Gather each line of the records where "특별공급을" appears.

* Stored dataset items *
========================
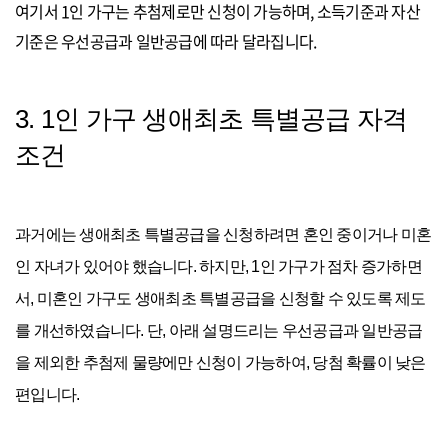
여기서 1인 가구는 추첨제로만 신청이 가능하며, 소득기준과 자산
기준은 우선공급과 일반공급에 따라 달라집니다.
3. 1인 가구 생애최초 특별공급 자격
조건
과거에는 생애최초 특별공급을 신청하려면 혼인 중이거나 미혼
인 자녀가 있어야 했습니다. 하지만, 1인 가구가 점차 증가하면
서, 미혼인 가구도 생애최초 특별공급을 신청할 수 있도록 제도
를 개선하였습니다. 단, 아래 설명드리는 우선공급과 일반공급
을 제외한 추첨제 물량에만 신청이 가능하여, 당첨 확률이 낮은
편입니다.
========================
* RESPONSE AREA *
과거에는 생애최초 특별공급을 신청하려면 혼인 중이거나 미혼
서, 미혼인 가구도 생애최초 특별공급을 신청할 수 있도록 제도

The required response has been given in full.